Under the New Covenant of grace, we no longer give in order to receive. Rather, we receive in order to give. The reason we sow generously is that we want to reap generously — not to reap money, but to reap righteousness. How? Righteousness is what Jesus should be reaping. But as we sow to please Him, we reap His reward.
Once the glorious exchange of the cross takes place, we reap what Jesus has sown and He reaps what we have sown. Every evil deed we have sown was reaped in the body of our Lord at the crucifixion. Likewise, every good deed we carry out is for His sake. Jesus reaps the benefit. Jesus said that every good deed we perform is done “unto Him.”
Matthew 25:34-40–Then the King will say to those on his right, ‘Come, you who are blessed by my Father; take your inheritance, the kingdom prepared for you since the creation of the world. For I was hungry and you gave me something to eat, I was thirsty and you gave me something to drink, I was a stranger and you invited me in, I needed clothes and you clothed me, I was sick and you looked after me, I was in prison and you came to visit me.’

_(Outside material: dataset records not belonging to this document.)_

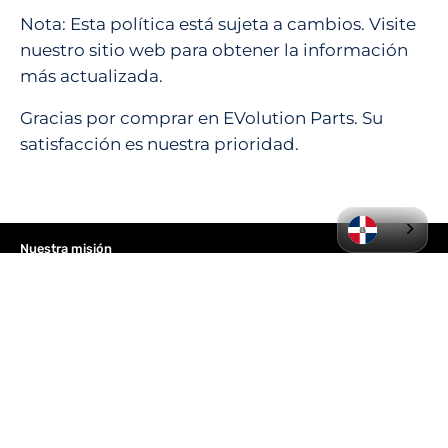
Nota: Esta política está sujeta a cambios. Visite
nuestro sitio web para obtener la información
más actualizada.
Gracias por comprar en EVolution Parts. Su
satisfacción es nuestra prioridad.
Nuestra misión
Al ofrecer piezas nuevas y originales,
pretendemos impulsar el movimiento de los
vehículos eléctricos y contribuir a crear un
mundo más sostenible.
Tienda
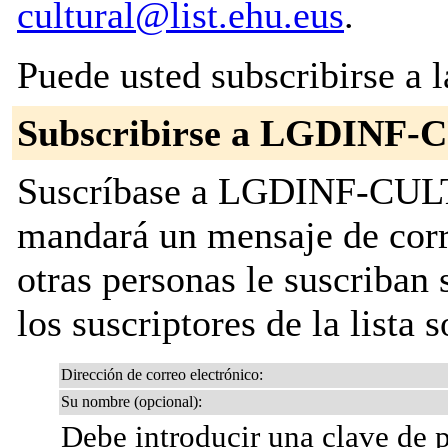
cultural@list.ehu.eus
.
Puede usted subscribirse a l
Subscribirse a LGDINF
Suscríbase a LGDINF-CULTU
mandará un mensaje de corr
otras personas le suscriban s
los suscriptores de la lista 
Dirección de correo electrónico:
Su nombre (opcional):
Debe introducir una clave de p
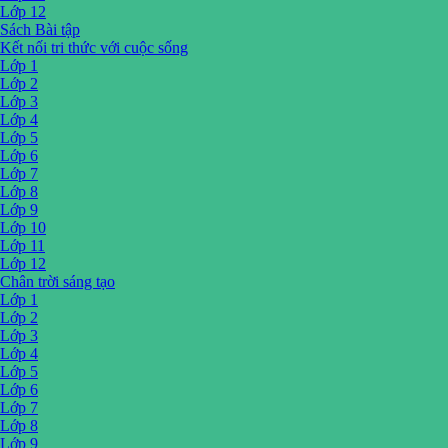
Lớp 12
Sách Bài tập
Kết nối tri thức với cuộc sống
Lớp 1
Lớp 2
Lớp 3
Lớp 4
Lớp 5
Lớp 6
Lớp 7
Lớp 8
Lớp 9
Lớp 10
Lớp 11
Lớp 12
Chân trời sáng tạo
Lớp 1
Lớp 2
Lớp 3
Lớp 4
Lớp 5
Lớp 6
Lớp 7
Lớp 8
Lớp 9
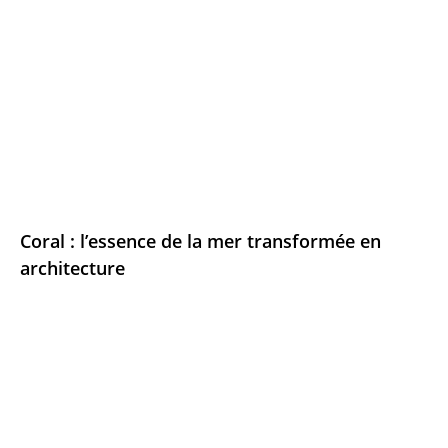
Coral : l’essence de la mer transformée en
architecture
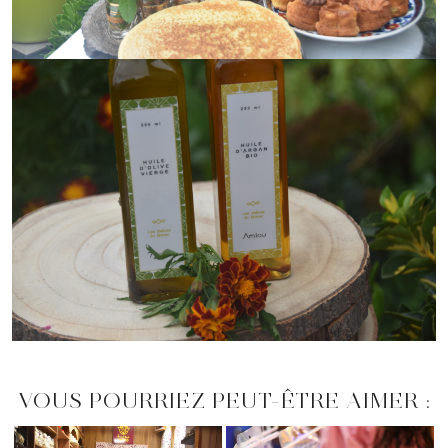
VOUS POURRIEZ PEUT-ÊTRE AIMER :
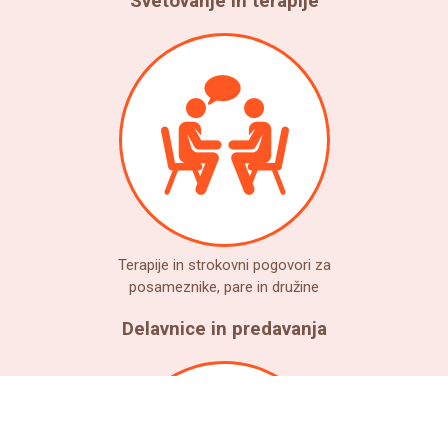
Svetovanje in terapije
Terapije in strokovni pogovori za
posameznike, pare in družine
Delavnice in predavanja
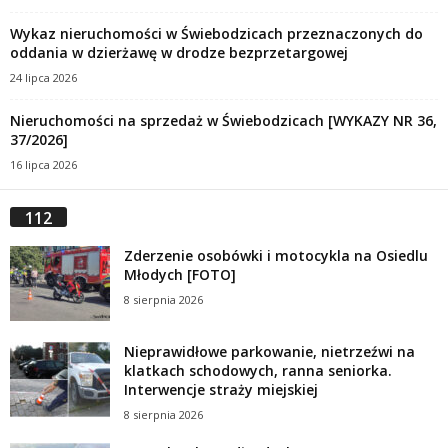
Wykaz nieruchomości w Świebodzicach przeznaczonych do
oddania w dzierżawę w drodze bezprzetargowej
24 lipca 2026
Nieruchomości na sprzedaż w Świebodzicach [WYKAZY NR 36,
37/2026]
16 lipca 2026
112
Zderzenie osobówki i motocykla na Osiedlu
Młodych [FOTO]
8 sierpnia 2026
Nieprawidłowe parkowanie, nietrzeźwi na
klatkach schodowych, ranna seniorka.
Interwencje straży miejskiej
8 sierpnia 2026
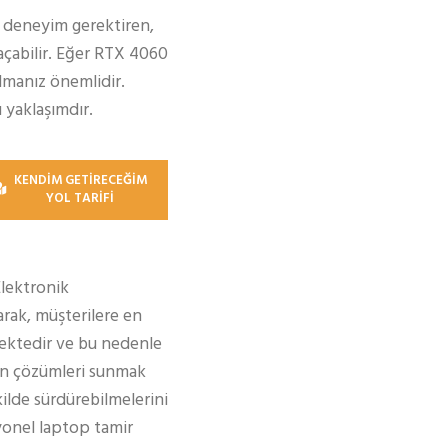
e deneyim gerektiren,
 açabilir. Eğer RTX 4060
lmanız önemlidir.
 yaklaşımdır.
KENDİM GETİRECEĞİM
YOL TARİFİ
Elektronik
rak, müşterilere en
ektedir ve bu nedenle
gun çözümleri sunmak
kilde sürdürebilmelerini
syonel laptop tamir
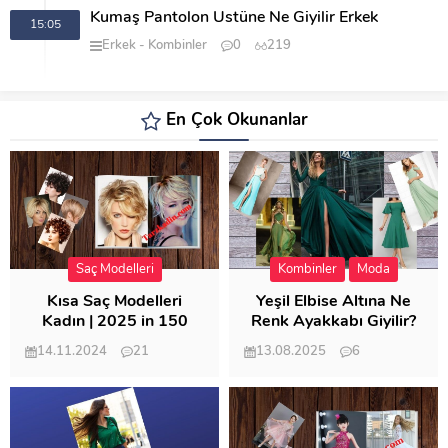
Kumaş Pantolon Üstüne Ne Giyilir Erkek
15:05
Erkek
Kombinler
0
219
En Çok Okunanlar
Saç Modelleri
Kombinler
Moda
Kısa Saç Modelleri
Yeşil Elbise Altına Ne
Kadın | 2025 in 150
Renk Ayakkabı Giyilir?
Modeli
14.11.2024
21
13.08.2025
6
57.013
21.950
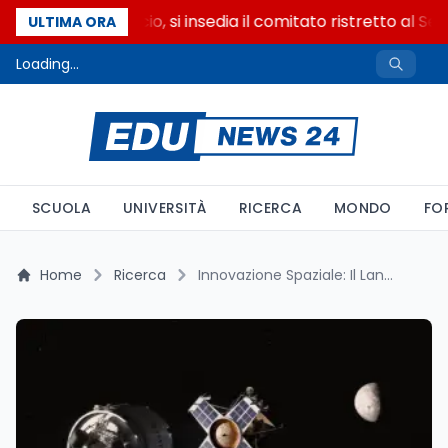
Riforma del calcio, si insedia il comitato ristretto al Se
ULTIMA ORA
Loading...
SCUOLA
UNIVERSITÀ
RICERCA
MONDO
FO
Home
Ricerca
Innovazione Spaziale: Il Lander di Impulse Space per la Consegna di Carichi Utili sulla Luna e Oltre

Then the righteous will answer him, ‘Lord, when did we see you hungry and feed you, or thirsty and give you something to drink? When did we see you a stranger and invite you in, or needing clothes and clothe you? When did we see you sick or in prison and go to visit you?’
“The King will reply, ‘I tell you the truth, whatever you did for one of the least of these brothers of mine, you did for me.’ (NIV84)
As Christians, the good deeds we sow are for Christ’s benefit. We don’t need to sow for our own benefit because Jesus is already actively doing that. Remember, God blesses us out of love — not because we deserve it. Because of sin, we deserve nothing but death. Jesus deserves everything but death. The heart of the Gospel is that He traded places with us and then rose from the dead, reigning victorious over the sting of sin. (See 1 Corinthians 15:54-57.)
Many Christians have the idea that putting money in the church offering plate will result in financial blessing for them. The fact is, it will! I once saw a brand new, shiny, SUV that bore the license plate: “TITHING.” I laughed, but then I began to wonder about the condition of the person’s heart. Did they believe that their SUV was the result of their tithing? Or did they believe it was a gift from God…and it just so happens that they tithe? I can’t judge their heart, but I can still raise the question for the sake of examining my own motives.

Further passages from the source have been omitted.